_Work required:_ The response should hold each line from the entries below where "Sušené" is found.

_Data under study:_
───

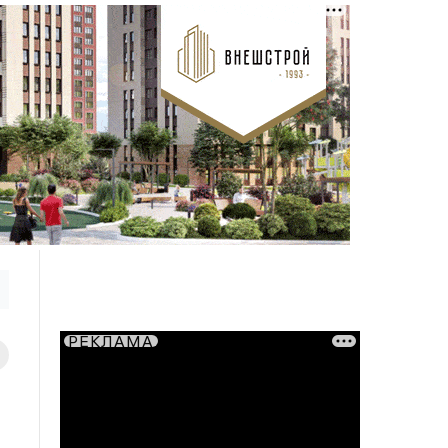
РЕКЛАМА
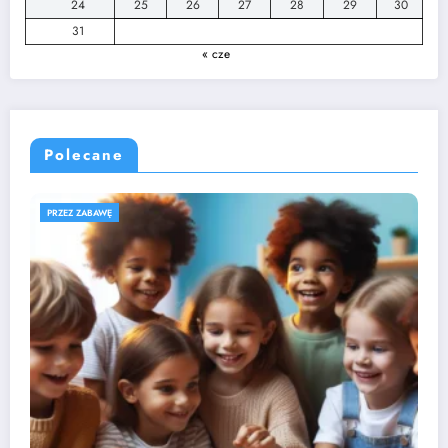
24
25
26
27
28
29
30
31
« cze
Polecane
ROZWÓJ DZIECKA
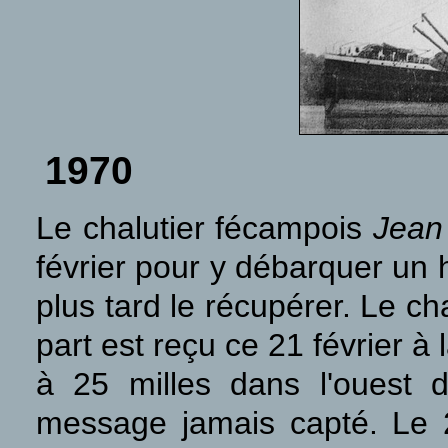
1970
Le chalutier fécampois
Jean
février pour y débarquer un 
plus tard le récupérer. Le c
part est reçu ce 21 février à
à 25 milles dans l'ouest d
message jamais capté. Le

───

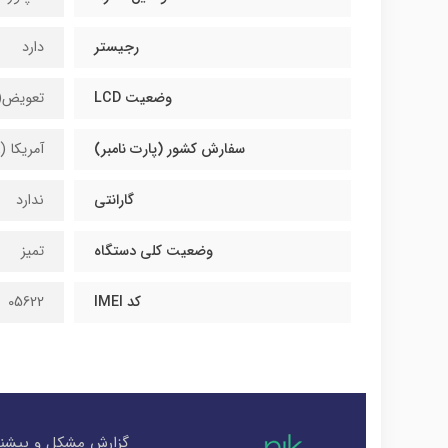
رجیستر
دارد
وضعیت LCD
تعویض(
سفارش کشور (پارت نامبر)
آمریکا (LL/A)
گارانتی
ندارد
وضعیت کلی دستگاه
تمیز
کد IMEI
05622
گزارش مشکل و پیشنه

───

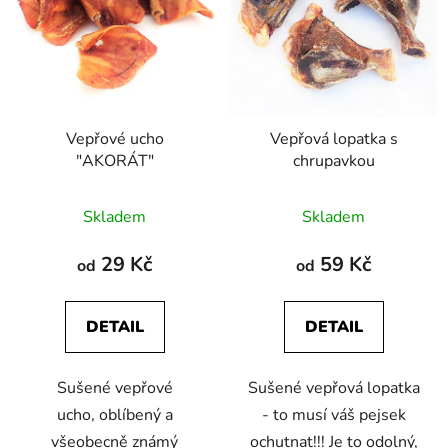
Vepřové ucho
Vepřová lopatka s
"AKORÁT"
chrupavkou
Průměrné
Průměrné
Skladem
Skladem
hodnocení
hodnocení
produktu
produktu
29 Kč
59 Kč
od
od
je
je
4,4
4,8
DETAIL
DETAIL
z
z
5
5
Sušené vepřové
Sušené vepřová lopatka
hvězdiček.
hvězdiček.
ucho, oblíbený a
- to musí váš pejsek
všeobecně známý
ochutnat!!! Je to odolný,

───

_Expected answer:_
Sušené vepřové
Sušené vepřová lopatka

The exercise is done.